▶ **HOW TO COMPLETE THIS TASK**
Transcribe the whole listing without a single picture.

▶ **GIVEN RECORDS**

⁂

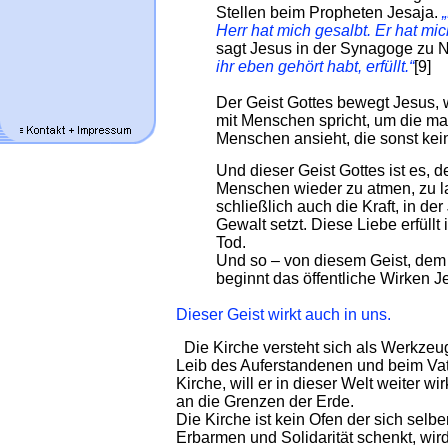
Stellen beim Propheten Jesaja.
Herr hat mich gesalbt. Er hat mi
sagt Jesus in der Synagoge zu N
ihr eben gehört habt, erfüllt.“
[9]
Der Geist Gottes bewegt Jesus, 
mit Menschen spricht, um die m
Menschen ansieht, die sonst kei
Und dieser Geist Gottes ist es, 
Menschen wieder zu atmen, zu la
schließlich auch die Kraft, in d
Gewalt setzt. Diese Liebe erfüllt 
Tod.
Und so – von diesem Geist, dem
beginnt das öffentliche Wirken J
Dieser Geist wirkt auch in uns.
Die Kirche versteht sich als Werkzeug
Leib des Auferstandenen und beim Vat
Kirche, will er in dieser Welt weiter wi
an die Grenzen der Erde.
Die Kirche ist kein Ofen der sich sel
Erbarmen und Solidarität schenkt, wird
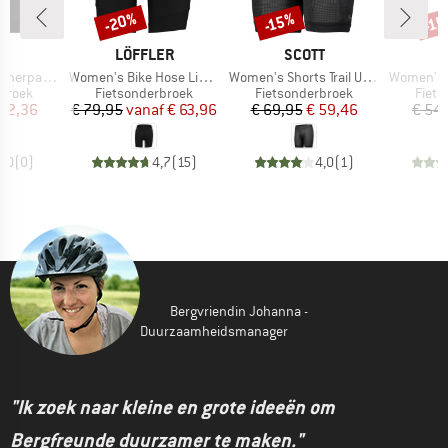
-20%
-15%
-1
Korting
Korting
Kort
MERK
MERK
E
LÖFFLER
SCOTT
Artikel
Artikel
Artikel
rpants XP
Women's Bike Hose Light Hotbond
Women's Shorts Trail Underwear Pro +++
Women's Great
oep
Productgroep
Productgroep
Prod
rbroek
Fietsonderbroek
Fietsonderbroek
Fiets
ijs
rlaagde prijs
Prijs
Verlaagde prijs
Prijs
Verlaagde prijs
 62,36
€ 79,95
vanaf
€ 63,96
€ 69,95
€ 59,46
€ 54
0,0
(
0
)
4,7
(
15
)
4,0
(
1
)
Bergvriendin Johanna -
Duurzaamheidsmanager
"Ik zoek naar kleine en grote ideeën om
Bergfreunde duurzamer te maken."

⁂

▶ **SOLUTION TO THE PROBLEM**
Stellen beim Propheten Jesaja.
Herr hat mich gesalbt. Er hat mi
sagt Jesus in der Synagoge zu N
ihr eben gehört habt, erfüllt.“
[9]
Der Geist Gottes bewegt Jesus, 
mit Menschen spricht, um die m
Menschen ansieht, die sonst kei
Und dieser Geist Gottes ist es, 
Menschen wieder zu atmen, zu la
schließlich auch die Kraft, in d
Gewalt setzt. Diese Liebe erfüllt 
Tod.
Und so – von diesem Geist, dem
beginnt das öffentliche Wirken J
Dieser Geist wirkt auch in uns.
Die Kirche versteht sich als Werkzeug
Leib des Auferstandenen und beim Vat
Kirche, will er in dieser Welt weiter wi
an die Grenzen der Erde.
Die Kirche ist kein Ofen der sich sel
Erbarmen und Solidarität schenkt, wird
-20%
-15%
-1
Korting
Korting
Kort
MERK
MERK
E
LÖFFLER
SCOTT
Artikel
Artikel
Artikel
rpants XP
Women's Bike Hose Light Hotbond
Women's Shorts Trail Underwear Pro +++
Women's Great
oep
Productgroep
Productgroep
Prod
rbroek
Fietsonderbroek
Fietsonderbroek
Fiets
ijs
rlaagde prijs
Prijs
Verlaagde prijs
Prijs
Verlaagde prijs
 62,36
€ 79,95
vanaf
€ 63,96
€ 69,95
€ 59,46
€ 54
0,0
(
0
)
4,7
(
15
)
4,0
(
1
)
Bergvriendin Johanna -
Duurzaamheidsmanager
"Ik zoek naar kleine en grote ideeën om
Bergfreunde duurzamer te maken."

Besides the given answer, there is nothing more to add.